Naem khao (ແໜມເຂົ້າ), also known as yam naem (ยำแหนม) is a very popular Lao appetizer salad originating from Tha Deua, a small port village, in Vientiane, Laos.

Nam khao can be found at street stalls, restaurants, or served communal/potluck style on large trays at parties and other celebratory events. The dish has spread to Northeastern Thailand (Isan) and the rest of Thailand when Laotians and ethnic Lao from the Isan region migrated to Bangkok for work. The dish is also gaining popularity in the West where Laotians have immigrated. It was also named among the best street foods in Asia.

==Other names==
Naem khao is also known as naem Thadeua (ແໜມທ່າເດືອ, /lo/), naem khao tod (ແໜມເຂົ້າທອດ, /lo/), yam naem khao thot (ยำแหนมข้าวทอด, /th/) or naem khluk (แหนมคลุก, /th/) and translated or transliterated as Lao crispy rice salad, Lao fried rice ball salad.

==Ingredients and preparation==
Naem khao is made with deep-fried rice balls (similar to a spherical croquette), chunks of Lao-style Vietnamese fermented pork sausage (som moo or naem chua), chopped peanuts, grated coconut, sliced scallions or shallots, mint, cilantro, lime juice, fish sauce, and other ingredients. Nam khao is traditionally eaten as a wrap by filling an individual lettuce leaf with a spoonful of the nam khao mixture and then topping it with fresh herbs and dried chili peppers.
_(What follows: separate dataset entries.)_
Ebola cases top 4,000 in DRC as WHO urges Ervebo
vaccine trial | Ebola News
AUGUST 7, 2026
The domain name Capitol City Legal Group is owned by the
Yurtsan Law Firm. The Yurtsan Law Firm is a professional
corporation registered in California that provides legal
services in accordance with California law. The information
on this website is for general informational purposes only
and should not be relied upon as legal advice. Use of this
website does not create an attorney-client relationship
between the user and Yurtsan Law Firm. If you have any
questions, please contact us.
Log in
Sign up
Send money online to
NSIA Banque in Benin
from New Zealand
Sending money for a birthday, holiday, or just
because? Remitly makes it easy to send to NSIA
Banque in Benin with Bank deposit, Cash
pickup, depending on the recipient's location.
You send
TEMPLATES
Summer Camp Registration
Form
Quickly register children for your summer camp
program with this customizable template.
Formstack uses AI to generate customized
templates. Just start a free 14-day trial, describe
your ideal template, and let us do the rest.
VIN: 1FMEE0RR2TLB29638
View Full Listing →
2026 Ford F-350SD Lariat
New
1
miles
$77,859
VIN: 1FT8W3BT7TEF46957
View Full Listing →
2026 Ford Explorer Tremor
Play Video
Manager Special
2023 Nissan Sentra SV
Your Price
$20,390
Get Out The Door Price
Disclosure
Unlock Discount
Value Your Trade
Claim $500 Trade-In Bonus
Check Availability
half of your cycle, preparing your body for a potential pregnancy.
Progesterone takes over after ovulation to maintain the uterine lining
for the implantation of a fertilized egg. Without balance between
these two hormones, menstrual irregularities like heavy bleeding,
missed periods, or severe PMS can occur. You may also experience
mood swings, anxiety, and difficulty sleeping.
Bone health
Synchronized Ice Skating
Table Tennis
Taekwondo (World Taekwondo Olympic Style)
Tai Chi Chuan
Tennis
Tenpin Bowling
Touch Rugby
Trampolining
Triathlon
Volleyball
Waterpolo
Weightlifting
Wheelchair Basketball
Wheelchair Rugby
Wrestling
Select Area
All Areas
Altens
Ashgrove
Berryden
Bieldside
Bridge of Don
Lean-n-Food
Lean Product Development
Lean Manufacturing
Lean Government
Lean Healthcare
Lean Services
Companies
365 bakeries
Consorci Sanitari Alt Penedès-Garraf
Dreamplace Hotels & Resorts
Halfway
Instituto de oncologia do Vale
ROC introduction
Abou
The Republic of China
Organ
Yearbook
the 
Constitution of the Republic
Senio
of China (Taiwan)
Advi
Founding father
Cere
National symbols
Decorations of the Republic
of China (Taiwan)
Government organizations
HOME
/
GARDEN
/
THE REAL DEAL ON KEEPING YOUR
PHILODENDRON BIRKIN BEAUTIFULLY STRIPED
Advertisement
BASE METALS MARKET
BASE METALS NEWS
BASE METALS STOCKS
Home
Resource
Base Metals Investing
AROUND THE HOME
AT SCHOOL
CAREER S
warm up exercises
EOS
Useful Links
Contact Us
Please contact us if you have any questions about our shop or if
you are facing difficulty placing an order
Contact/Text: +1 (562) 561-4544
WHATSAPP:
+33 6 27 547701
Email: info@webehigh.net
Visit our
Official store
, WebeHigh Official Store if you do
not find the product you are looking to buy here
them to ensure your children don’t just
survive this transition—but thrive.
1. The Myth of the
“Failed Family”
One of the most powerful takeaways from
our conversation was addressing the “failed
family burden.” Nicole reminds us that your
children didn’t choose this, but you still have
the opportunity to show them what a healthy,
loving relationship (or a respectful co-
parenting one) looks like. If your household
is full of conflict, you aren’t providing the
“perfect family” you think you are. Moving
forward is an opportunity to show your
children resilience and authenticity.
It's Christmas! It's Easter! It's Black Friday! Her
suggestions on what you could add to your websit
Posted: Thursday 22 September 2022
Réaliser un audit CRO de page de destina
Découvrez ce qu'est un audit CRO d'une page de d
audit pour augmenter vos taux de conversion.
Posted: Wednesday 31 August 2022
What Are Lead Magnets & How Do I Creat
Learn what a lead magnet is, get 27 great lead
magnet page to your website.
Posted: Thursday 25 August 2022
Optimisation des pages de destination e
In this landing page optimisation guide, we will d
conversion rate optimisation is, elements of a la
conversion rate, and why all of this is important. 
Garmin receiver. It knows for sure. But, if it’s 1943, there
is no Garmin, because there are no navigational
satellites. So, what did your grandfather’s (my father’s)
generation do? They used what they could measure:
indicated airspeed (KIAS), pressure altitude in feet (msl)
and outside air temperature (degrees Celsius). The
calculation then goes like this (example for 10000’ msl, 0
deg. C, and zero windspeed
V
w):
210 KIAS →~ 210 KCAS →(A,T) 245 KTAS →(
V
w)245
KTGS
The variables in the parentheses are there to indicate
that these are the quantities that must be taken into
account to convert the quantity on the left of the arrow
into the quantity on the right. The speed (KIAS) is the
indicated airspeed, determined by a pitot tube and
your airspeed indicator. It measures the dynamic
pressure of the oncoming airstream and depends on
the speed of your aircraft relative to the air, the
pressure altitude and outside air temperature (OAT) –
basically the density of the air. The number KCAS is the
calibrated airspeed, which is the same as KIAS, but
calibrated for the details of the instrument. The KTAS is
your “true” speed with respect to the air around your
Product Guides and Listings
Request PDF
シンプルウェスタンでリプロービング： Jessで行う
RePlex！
The traditional Lao method of making nam khao involves seasoning cooked rice with red curry paste, sugar, salt, and grated coconut, and then forming the mixture into tightly packed rice balls to be coated with eggs and deep-fried until crispy. Prior to serving, the crispy rice balls are broken into little chunks and then mixed with the rest of the fresh ingredients to form the eventual crispy rice salad.